In response to an earlier [column entry, Zeebra generously offered JTB the chance to sit and talk about hip hop and history. What emerged was a fuller, but still troubling, picture of Japan's biggest rapper.]
A few months ago, I published in this space a negative review of World of Music, a recent album by Zeebra. Actually, it wasn't just negative. It was what might be termed a takedown or, less generously, a hatchet job, packed with unwarranted personal attacks, overgeneralizations employed for effect, and the only instance in which I personally have compared listening to a hip-hop beat to being forcibly fucked in the ass. You can imagine my surprise, then, when Tiny Mix Tapes received an email from Zeebra directed to me. It's kind of like making a drunken, ranting blog post about how much you hated Bangkok Dangerous and waking up the next morning to Nicolas Cage banging angrily on your screen door. Even more amazing, Zeebra said he wanted to talk to me, that we should do an interview “like Remix did to K-Dub.” I'm nowhere near as informed about the issues as was my friend Shin Futatsugi when he interviewed K Dub Shine for Remix magazine, but this was too good a chance to pass up.
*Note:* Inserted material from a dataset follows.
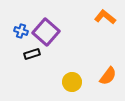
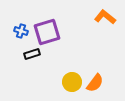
purple square: moved 1 px right; rotated 32 degrees clockwise
orange semicircle: moved 13 px left, 7 px down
So, on July 5, I met Zeebra in the lobby bar of the plush Westin hotel on the edge of the baroque Ebisu Garden Plaza, playground of Tokyo's elite. He met me with backup in tow – his manager and one of the producers of World of Music, who I was surprised to find out is an African-American gent from Virginia. We talked for about two hours, and it gave me a hundred different insights into the issues raised in my original review. It's clear we'll never see eye to eye, and in fact I left more sure than ever that Zeebra has some wrongheaded, downright dangerous ideas. But I have a profound respect for his willingness to talk to me directly, something that takes a huge amount of guts and generosity. Out of respect for that, as opposed to my earlier kneecapping, I'm going to do my best here to be fair and to represent his perspective.
But his main purpose in meeting with me was clearly to convince me that I was wrong about the positions that I took in my review, and in this, he wasn't very effective. He started off by giving me a pop quiz on my knowledge of Japanese hip-hop – had I heard Seeda, Thug Family, Scars, Norikio? These were mostly rappers who, to one degree or another, make blinged-out American-style rap that I'm not that interested in, either as a fan or a writer. As he ticked down his list and I admitted that, no, I knew most of them only as names, he and his crew giggled a bit. “You're talking about something you don't know... you should learn before you start saying this kind of thing. You can't judge me without the information.” His basic point seemed to be that if I liked music that I actually don't like, then I would like his music. Which, I suppose, is true enough.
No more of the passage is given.